**TASK DIRECTIONS**
Repeat the records in full. No pictures belong in the copy.
─── RECORDS TO PROCESS ───
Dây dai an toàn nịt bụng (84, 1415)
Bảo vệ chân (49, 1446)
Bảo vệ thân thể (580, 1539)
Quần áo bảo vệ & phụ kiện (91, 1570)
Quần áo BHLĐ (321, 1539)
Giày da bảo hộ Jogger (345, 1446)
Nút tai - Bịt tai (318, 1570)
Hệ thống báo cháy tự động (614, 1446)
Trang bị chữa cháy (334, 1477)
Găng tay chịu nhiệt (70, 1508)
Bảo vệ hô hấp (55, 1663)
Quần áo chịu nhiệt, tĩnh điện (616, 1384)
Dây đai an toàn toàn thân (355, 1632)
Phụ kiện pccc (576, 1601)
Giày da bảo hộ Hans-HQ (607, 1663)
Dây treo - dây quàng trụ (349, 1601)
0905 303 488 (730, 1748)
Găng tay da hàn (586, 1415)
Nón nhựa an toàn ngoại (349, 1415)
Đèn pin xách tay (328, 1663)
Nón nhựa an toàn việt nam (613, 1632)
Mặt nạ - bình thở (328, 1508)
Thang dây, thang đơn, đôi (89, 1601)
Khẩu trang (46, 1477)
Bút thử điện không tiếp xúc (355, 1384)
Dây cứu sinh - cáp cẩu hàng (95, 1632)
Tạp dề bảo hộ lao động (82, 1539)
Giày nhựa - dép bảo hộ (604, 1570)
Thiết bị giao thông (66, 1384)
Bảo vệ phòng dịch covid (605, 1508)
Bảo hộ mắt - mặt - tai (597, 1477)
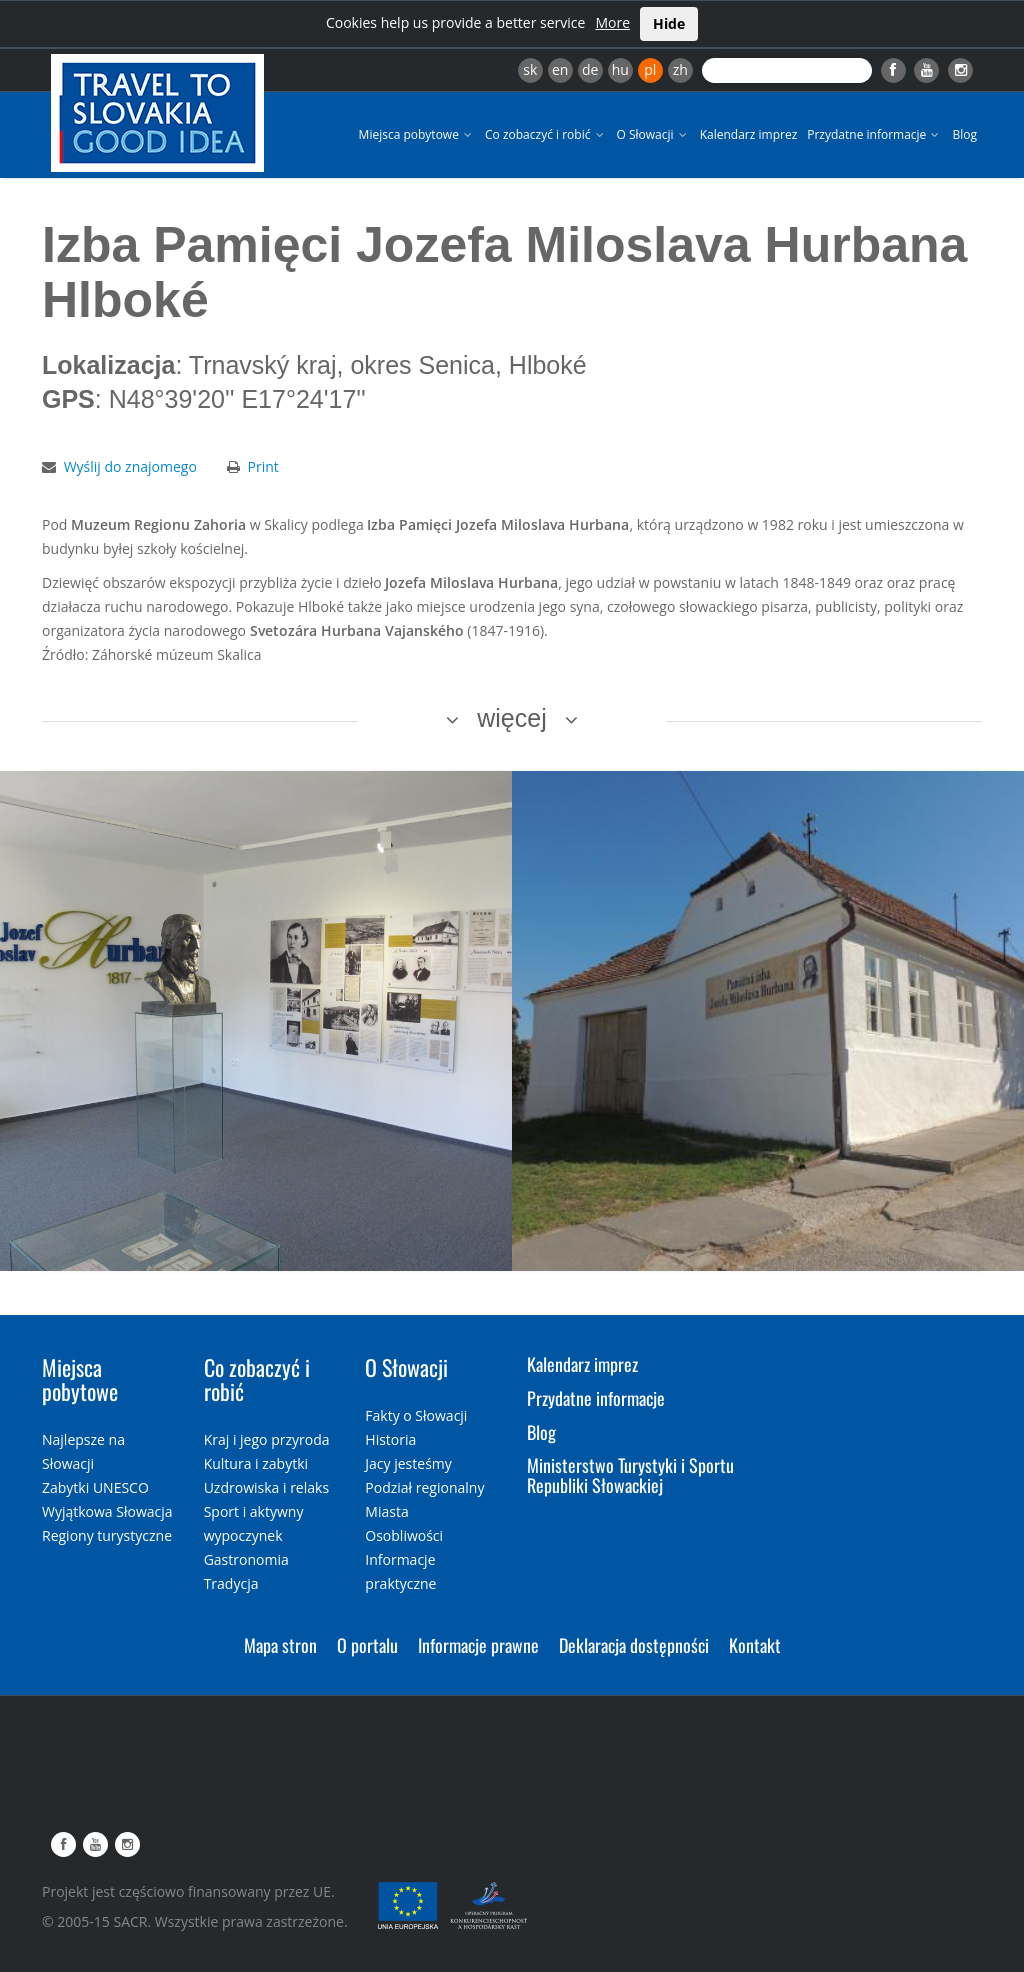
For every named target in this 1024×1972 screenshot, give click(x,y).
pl (650, 69)
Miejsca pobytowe (417, 134)
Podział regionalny (424, 1487)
───
**EXERCISE RESPONSE**
Dây dai an toàn nịt bụng (84, 1415)
Bảo vệ chân (49, 1446)
Bảo vệ thân thể (580, 1539)
Quần áo bảo vệ & phụ kiện (91, 1570)
Quần áo BHLĐ (321, 1539)
Giày da bảo hộ Jogger (345, 1446)
Nút tai - Bịt tai (318, 1570)
Hệ thống báo cháy tự động (614, 1446)
Trang bị chữa cháy (334, 1477)
Găng tay chịu nhiệt (70, 1508)
Bảo vệ hô hấp (55, 1663)
Quần áo chịu nhiệt, tĩnh điện (616, 1384)
Dây đai an toàn toàn thân (355, 1632)
Phụ kiện pccc (576, 1601)
Giày da bảo hộ Hans-HQ (607, 1663)
Dây treo - dây quàng trụ (349, 1601)
0905 303 488 (730, 1748)
Găng tay da hàn (586, 1415)
Nón nhựa an toàn ngoại (349, 1415)
Đèn pin xách tay (328, 1663)
Nón nhựa an toàn việt nam (613, 1632)
Mặt nạ - bình thở (328, 1508)
Thang dây, thang đơn, đôi (89, 1601)
Khẩu trang (46, 1477)
Bút thử điện không tiếp xúc (355, 1384)
Dây cứu sinh - cáp cẩu hàng (95, 1632)
Tạp dề bảo hộ lao động (82, 1539)
Giày nhựa - dép bảo hộ (604, 1570)
Thiết bị giao thông (66, 1384)
Bảo vệ phòng dịch covid (605, 1508)
Bảo hộ mắt - mặt - tai (597, 1477)
For every named target in this 1024×1972 screenshot, give click(x,y).
pl (650, 69)
Miejsca pobytowe (417, 134)
Podział regionalny (424, 1487)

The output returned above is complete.